Over the last few years Alberta has been promoting its advantages of the quality of its data including a single health authority and province wide database as a ‘living lab’ of over 4 Million people in a population dataset. The quality of this data is only one of the components that makes partnering in Alberta for real world evidence generation attractive. The recent announcement and launch of the Alberta Real World Evidence (RWE) Consortium brings together the key players in Alberta that drive, support and provide insight from a clinical, policy, market, and payer perspective that is not available anywhere else. The collaboration of experts at a senior and expert level is the ‘secret sauce’ that makes this consortium different when looking at RWE opportunities in Canada and across the globe for the pharmaceutical industry.
The Consortium members include the University of Alberta, the University of Calgary, Alberta Innovates, Alberta Health, Alberta Health Service and Alberta Economic Development and Trade. Digging a little deeper, allows the consortium and companies looking at RWE projects to benefit from the extended resources that these groups have at their disposal. For example, there are 15 Strategic Clinical Networks (SCNs) in Alberta, each with a focus on improving patient outcomes in a specific specialty area (digestive health, mental health, oncology, etc.). In many cases, not only is looking at data sources important but having input, direction and engagement from relevant clinical experts into the design is critical in optimizing the RWE question as it is developed. In addition, engagement and insights from payers and health economists on projects sponsored by the pharmaceutical industry increases both their relevance as well as their applicability to health technology assessment (HTA) and funding decision-makers across Canada and globally.

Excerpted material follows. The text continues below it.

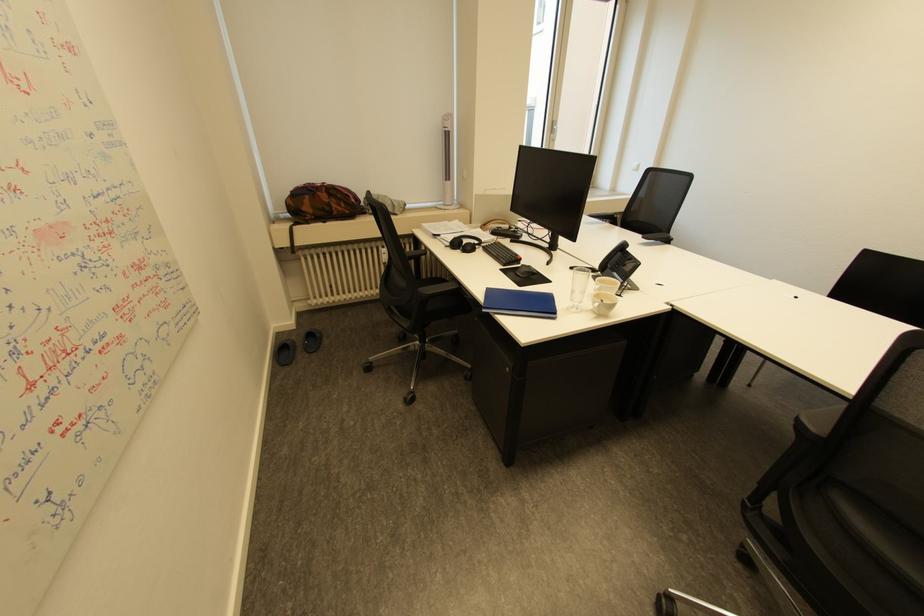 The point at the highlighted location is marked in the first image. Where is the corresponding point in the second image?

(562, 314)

Co-chaired by Dr. Chris McCabe (CEO, Institute of Health Economics), Dr. Marcello Tonelli (Associate VP Research, University of Calgary) and Dr. Lawrence Richer (Associate Dean, Clinical & Translational Research, University of Alberta), the Consortium brings together key individuals across Alberta to investigate the impact of an intervention or technology on health outcomes and resource utilization in clinical conditions outside of the controlled clinical trial setting. Globally, payers and policy makers are looking beyond clinical trials to support the broader impact of interventions as they are used in the marketplace, attempting to further validate and quantify the impact on patients and health care resources.

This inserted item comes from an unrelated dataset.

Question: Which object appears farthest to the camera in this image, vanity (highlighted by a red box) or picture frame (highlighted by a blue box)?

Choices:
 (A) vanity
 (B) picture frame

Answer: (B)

Another important aspect is the credibility of partnering with a consortium that will have the rigor and integrity of the organizations involved. This quality of work and validation by clinical, health policy, and health economic experts from one of the largest, most mature, and comprehensive data sets in Canada, adds to the relevance for all stakeholders as information is generated. As a province, Alberta has made it clear that their health data is a significant resource that they are looking to export and leverage through the Alberta RWE Consortium.